Aiming at the requirements of analysis and measurement of the interference characteristics of the complex flow field shock wave boundary layer, the invention carries out all-round observation and analysis of the wave system structure, flow state change, full-field dynamic pressure change and other unsteady characteristics of the complex flow field shock wave boundary layer interference by carrying out optical visual design and processing on the model and combining with an advanced flow test technology, makes up the defects of numerical simulation and conventional wind tunnel test, forms the visual test capability of the complex flow field of the model, and provides a principle test basis for design, flow control and improvement of airfoils, cascade and air inlet channels. Fig. 1 is a schematic diagram of the present invention.

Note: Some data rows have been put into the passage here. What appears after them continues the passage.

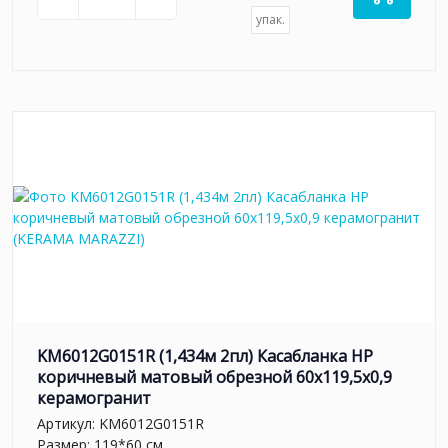
упак.
KM6012G0151R (1,434м 2пл) Касабланка HP
коричневый матовый обрезной 60x119,5x0,9
керамогранит
Артикул:
KM6012G0151R
Размер: 119*60 см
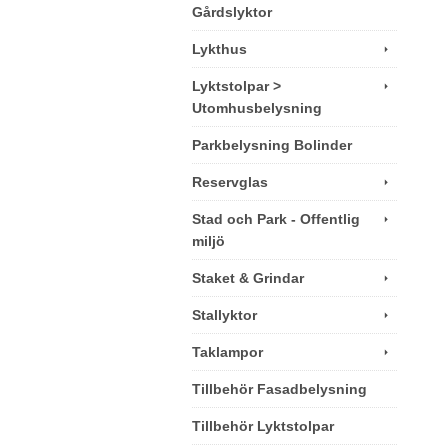
Gårdslyktor
Lykthus
Lyktstolpar >
Utomhusbelysning
Parkbelysning Bolinder
Reservglas
Stad och Park - Offentlig
miljö
Staket & Grindar
Stallyktor
Taklampor
Tillbehör Fasadbelysning
Tillbehör Lyktstolpar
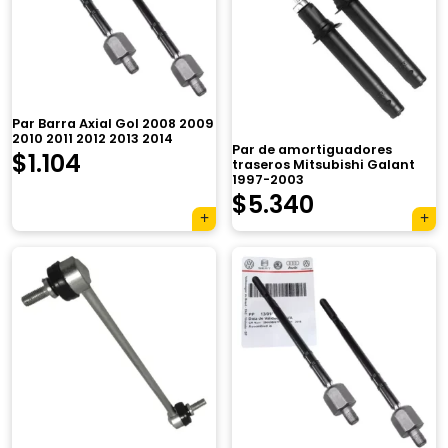
Par Barra Axial Gol 2008 2009
2010 2011 2012 2013 2014
Par de amortiguadores
$
1.104
traseros Mitsubishi Galant
1997-2003
$
5.340
×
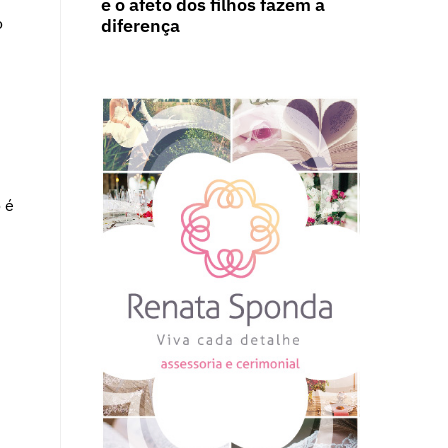
e o afeto dos filhos fazem a
o
diferença
 é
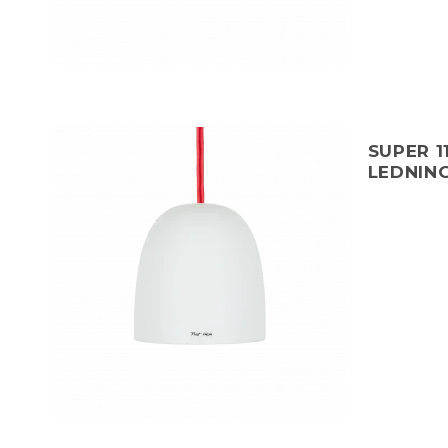
SUPER 1
LEDNIN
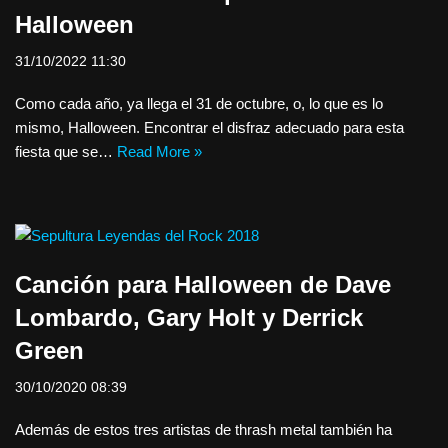
Halloween
31/10/2022 11:30
Como cada año, ya llega el 31 de octubre, o, lo que es lo
mismo, Halloween. Encontrar el disfraz adecuado para esta
fiesta que se…
Read More »
Canción para Halloween de Dave
Lombardo, Gary Holt y Derrick
Green
30/10/2020 08:39
Además de estos tres artistas de thrash metal también ha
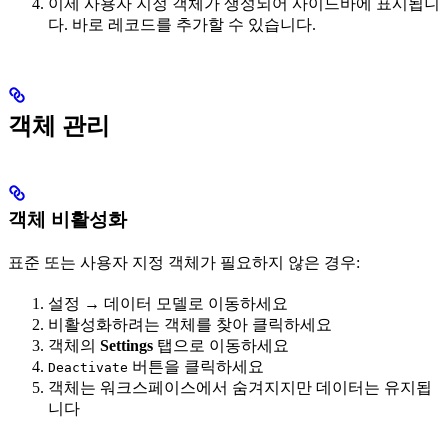
이제 사용자 지정 객체가 생성되어 사이드바에 표시됩니
다. 바로 레코드를 추가할 수 있습니다.
객체 관리
객체 비활성화
표준 또는 사용자 지정 객체가 필요하지 않은 경우:
설정 → 데이터 모델로 이동하세요
비활성화하려는 객체를 찾아 클릭하세요
객체의
Settings
탭으로 이동하세요
버튼을 클릭하세요
Deactivate
객체는 워크스페이스에서 숨겨지지만 데이터는 유지됩
니다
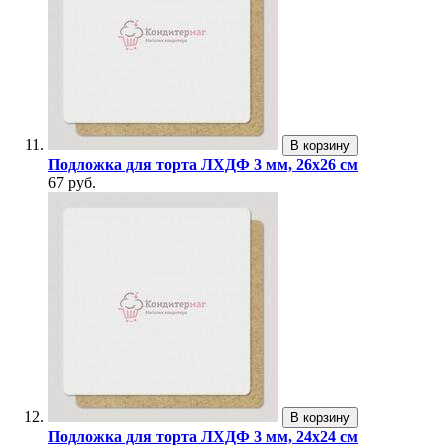
В корзину
Подложка для торта ЛХДФ 3 мм, 26х26 см
67 руб.
В корзину
Подложка для торта ЛХДФ 3 мм, 24х24 см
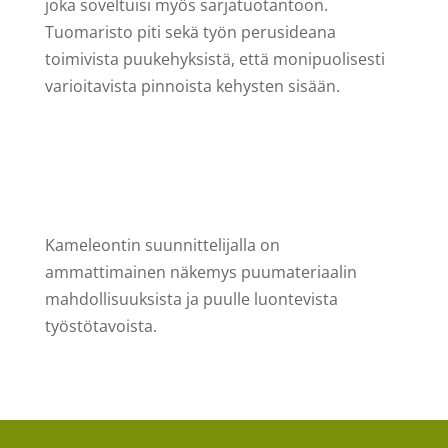
joka soveltuisi myös sarjatuotantoon.
Tuomaristo piti sekä työn perusideana
toimivista puukehyksistä, että monipuolisesti
varioitavista pinnoista kehysten sisään.
K
ameleontin suunnittelijalla on
ammattimainen näkemys puumateriaalin
mahdollisuuksista ja puulle luontevista
työstötavoista.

In order to analyze the interference characteristic of a shock wave boundary layer, the invention provides a method based on pressure-sensitive paint and a full-field time sequence pressure distribution modal decomposition technology, which is an efficient order reduction method for large-area pressure distribution. After the pressure field image is decomposed by the modal decomposition method, the position where pressure pulsation occurs, the wave system structure characteristics and the strength are obtained, the method for researching the aerodynamic characteristics of the air inlet channel can be obtained, the flow field display technology of unsteady aerodynamic loads of the flow field can be mastered, and a typical shock wave boundary layer interference characteristic unsteady aerodynamic load database is supplemented.

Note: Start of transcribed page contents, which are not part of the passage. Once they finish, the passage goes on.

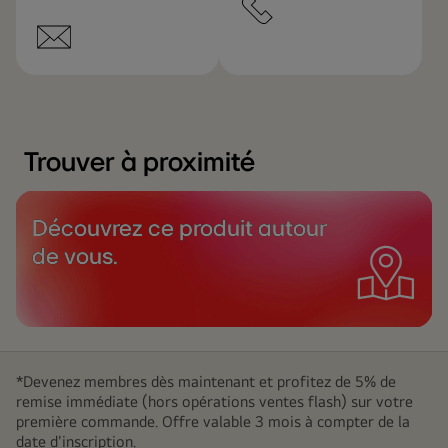
Trouver à proximité
Découvrez ce produit autour
de vous.
*Devenez membres dès maintenant et profitez de 5% de
remise immédiate (hors opérations ventes flash) sur votre
première commande. Offre valable 3 mois à compter de la
date d'inscription.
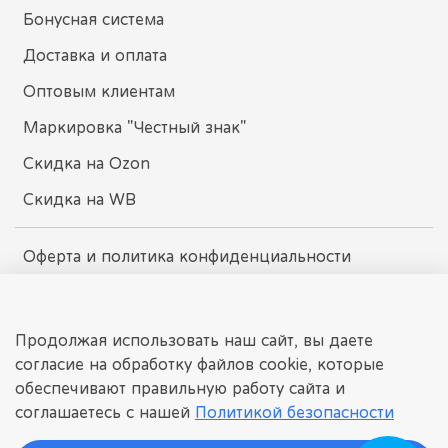
Бонусная система
Доставка и оплата
Оптовым клиентам
Маркировка "Честный знак"
Скидка на Ozon
Скидка на WB
Оферта и политика конфиденциальности
Пользовательское соглашение
Условия обмена и возврата
Продолжая использовать наш сайт, вы даете
согласие на обработку файлов cookie, которые
обеспечивают правильную работу сайта и
dissomarket.ru
соглашаетесь с нашей
Политикой безопасности
© 2025 Любое использование контента без письменного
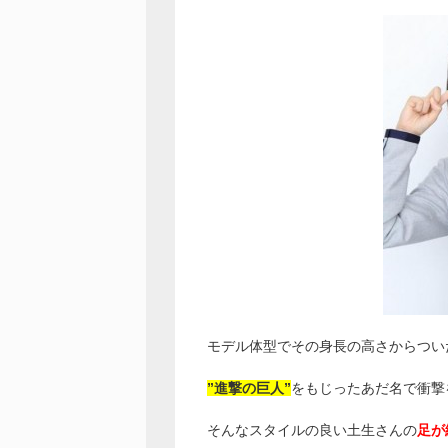
モデル体型でその身長の高さからつい
”進撃の巨人”
をもじったあだ名で衝撃
そんなスタイルの良い土生さんの
足が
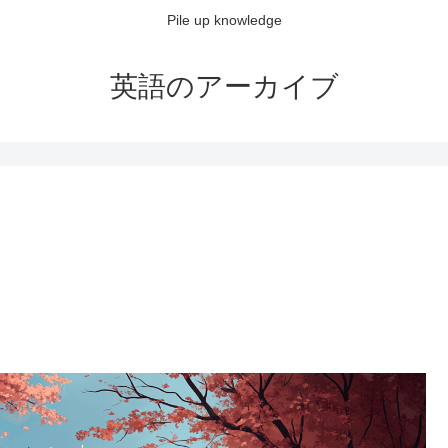
Pile up knowledge
英語のアーカイブ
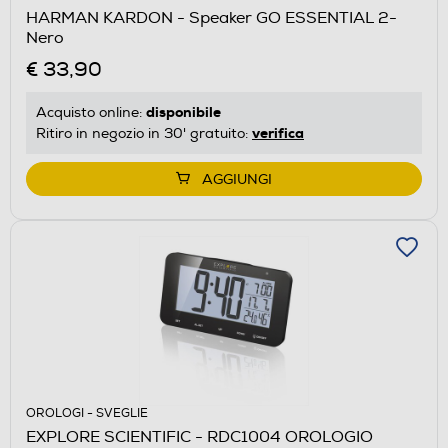
HARMAN KARDON - Speaker GO ESSENTIAL 2-
Nero
€ 33,90
disponibile
Acquisto online:
verifica
Ritiro in negozio in 30' gratuito:
AGGIUNGI
OROLOGI - SVEGLIE
EXPLORE SCIENTIFIC - RDC1004 OROLOGIO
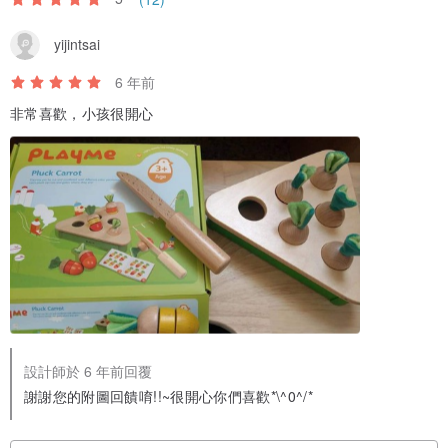
yijintsai
6 年前
非常喜歡，小孩很開心
設計師於 6 年前回覆
謝謝您的附圖回饋唷!!~很開心你們喜歡*\^0^/*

The method of the invention needs the following preparation conditions: firstly, preparing a scaled frame type test model of an air inlet with three visible transparent windows, dividing a main structure of the air inlet into a plurality of blocks, establishing a scaled test model for each block, and splicing the scaled test models to form the scaled frame type test model.

Spraying pressure-sensitive paint on a bottom area to be measured of the air inlet scaled frame type test model, installing the sprayed scaled frame type test model in a wind tunnel test section, carrying out flow field measurement through test equipment and a wind tunnel, shooting flow field particle images and schlieren results through a side window, measuring a bottom surface luminous image through the top, and finally obtaining the internal flow characteristics such as the overall pressure distribution of the inner surface of the air inlet, the speed field information of the internal flow field, the wave system structure, the flow state change of laminar turbulent flow, the thickness of a boundary layer, the three-dimensional wall effect of a shock wave boundary layer, the distribution of surface eddy approximate friction lines and the like.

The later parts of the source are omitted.